Schlichtweg skandalös?

26. Juni 2019. Das Schauspielensemble des Schleswig-Holsteinischen Landestheaters wendet sich mit einem Offenen Brief an die designierte Generalintendantin Ute Lemm gegen den künftigen Schauspieldirektor, der 2020/21 seinen Posten antreten soll. Das berichteten die Schleswiger Nachrichten.

"(D)ie Entscheidung für Rolf Petersen, seit vielen Jahren Leiter der Niederdeutschen Bühnen in Schwerin und Flensburg, ist eine Personalie, die schlichtweg als Skandal bezeichnet werden muss", heißt es in dem Offenen Brief, der auch nachtkritik.de zuging (hier im Wortlaut).
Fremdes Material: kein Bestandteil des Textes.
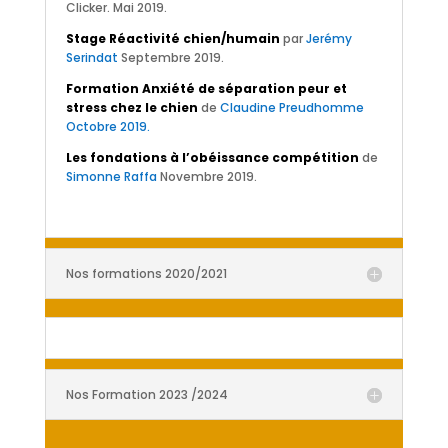
Clicker. Mai 2019.
Stage Réactivité chien/humain
par
Jerémy
Serindat
Septembre 2019.
Formation Anxiété de séparation peur et
stress chez le chien
de
Claudine Preudhomme
Octobre 2019.
Les fondations à l’obéissance compétition
de
Simonne Raffa
Novembre 2019.
Nos formations 2020/2021
Nos Formation 2023 /2024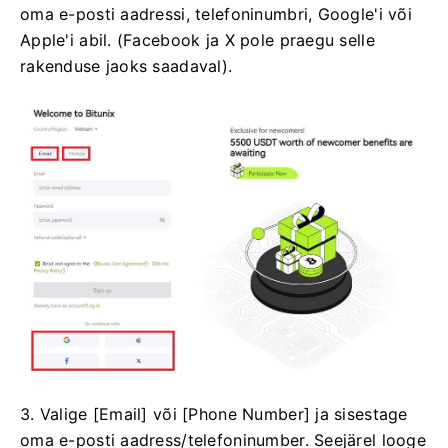
oma e-posti aadressi, telefoninumbri, Google'i või
Apple'i abil.
(Facebook ja X pole praegu selle
rakenduse jaoks saadaval).
3. Valige [Email] või [Phone Number] ja sisestage
oma e-posti aadress/telefoninumber.
Seejärel looge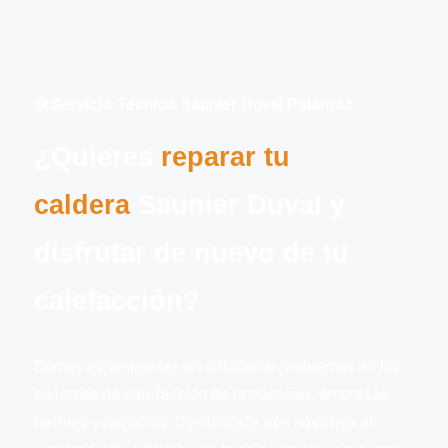
🛠️Servicio Técnico Saunier Duval Palamos
¿Quieres
reparar tu
caldera
Saunier Duval y
disfrutar de nuevo de tu
calefacción?
Somos especialistas en solucionar problemas en los
sistemas de calefacción de residencias, empresas,
hoteles y negocios. Comunícate con nosotros al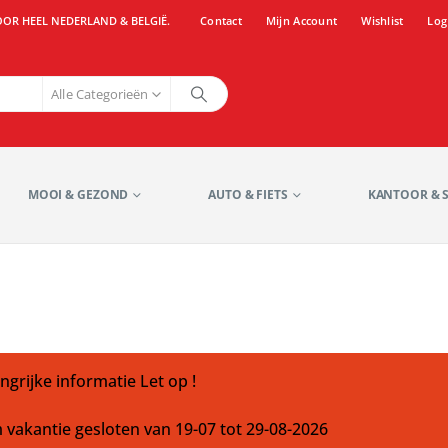
OOR HEEL NEDERLAND & BELGIË.
Contact
Mijn Account
Wishlist
Log
Alle Categorieën
MOOI & GEZOND
AUTO & FIETS
KANTOOR & 
ngrijke informatie Let op !
m vakantie gesloten van 19-07 tot 29-08-2026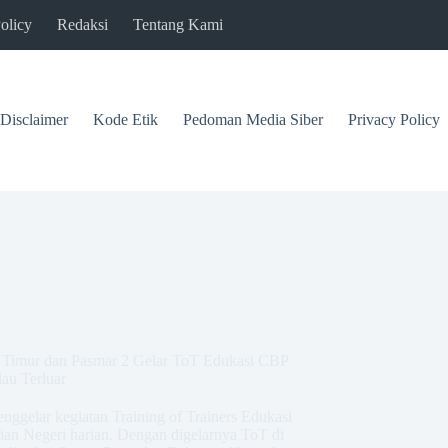
olicy
Redaksi
Tentang Kami
Disclaimer
Kode Etik
Pedoman Media Siber
Privacy Policy
a Timur dan Pasmar 2 Gelar ToT Edukasi CBP
au Terluar
nggelar kegiatan Training of Trainers Edukasi
an Negeri harian. Dengan digelarnya ToT di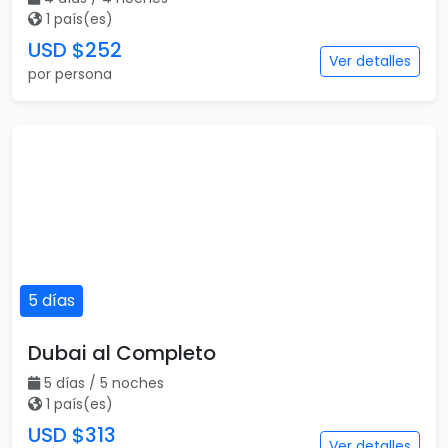
1 país(es)
USD $252
Ver detalles
por persona
5 días
Dubai al Completo
5 días / 5 noches
1 país(es)
USD $313
Ver detalles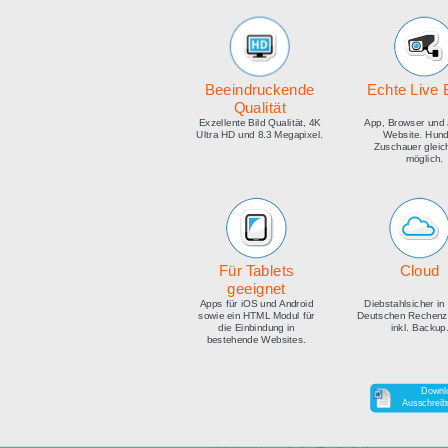
medien
Beeindruckende
E
Qualität
Exzellente Bild Qualität, 4K
Ap
Ultra HD und 8.3 Megapixel.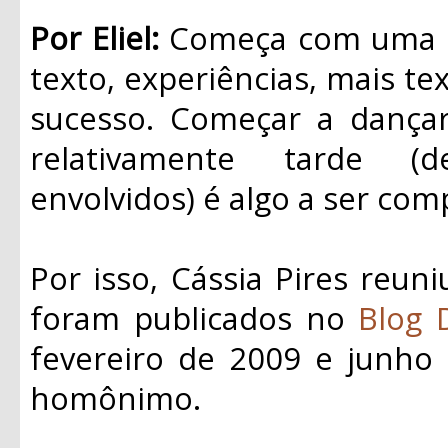
Por Eliel:
Começa com uma id
texto, experiências, mais tex
sucesso. Começar a dançar 
relativamente tarde (
envolvidos) é algo a ser com
Por isso, Cássia Pires reun
foram publicados no
Blog 
fevereiro de 2009 e junho 
homônimo.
In Zweifel ziehen die Unterzeichnenden, ob Petersen über die Erfahrung und die Netzwerke verfügt, um das Schauspiel des Schleswig-Holsteinischen Landestheaters "in aktuellen theatralen, kulturellen, gesellschaftlichen und politischen Diskursen" zu verorten. Auch in einer eigens einberufenen Spartenversammlung konnte Petersen das Ensemble offenbar nicht von seiner Eignung überzeugen. "Daher fürchten wir um die regionale und überregionale Attraktivität, die das Schauspiel am Landestheater für Publikum, Künstler*innen und Feuilleton bislang hatte", schreiben die die 24 Erstunterzeichner*innen in ihrem Offenen Brief.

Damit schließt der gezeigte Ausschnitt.